African Bank Investments Ltd. (ABL), the South African unsecured lender which was downgraded to junk last week, said there are no foreign or local holders of its debt that could ask for early repayment of its bonds.

“That is because there are no covenants dealing with a downgrade and therefore there is no default,” Chief Financial Officer Nithia Nalliah said in an e-mailed statement yesterday. “Debt funders are therefore only able to redeem on the specified bond maturation date.”

Foreign investors hold 27 percent of the lender’s liabilities, he said. Moody’s Investors Service on May 29 downgraded the bank’s foreign rating to Ba1, one level below investment grade, citing the deterioration of the company’s loan book. The local rating of Abil, as the lender is known, was cut one level to A3, which is still investment grade.

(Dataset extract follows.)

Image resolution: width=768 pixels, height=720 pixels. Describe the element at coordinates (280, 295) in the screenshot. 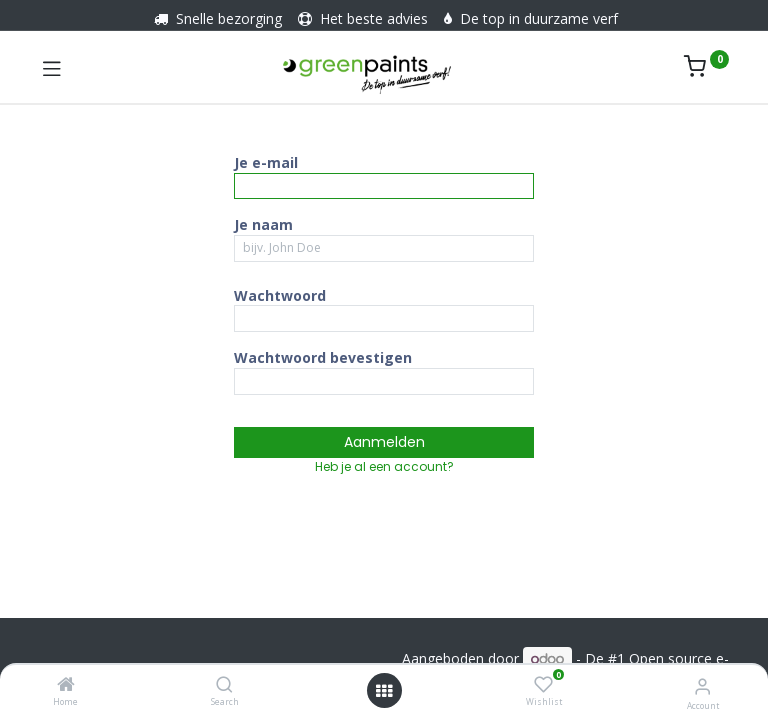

It has 7.1 billion rand ($660 million) in bonds up for repayment through the end of next year.

African Bank lost 32 percent of its market value this year as bad loans more than doubled to 2.5 billion rand in the fiscal first-half to March, prompting it to cancel its dividend. The lender sold shares to investors in December to bolster its capital as South African unemployment of 25 percent and a shrinking economy left consumers struggling to pay debt.

Yields on dollar-denominated Abil bonds due in February 2017 climbed 159 basis points, or 1.59 percentage point, since the downgrade on May 29 to 7.70 percent yesterday.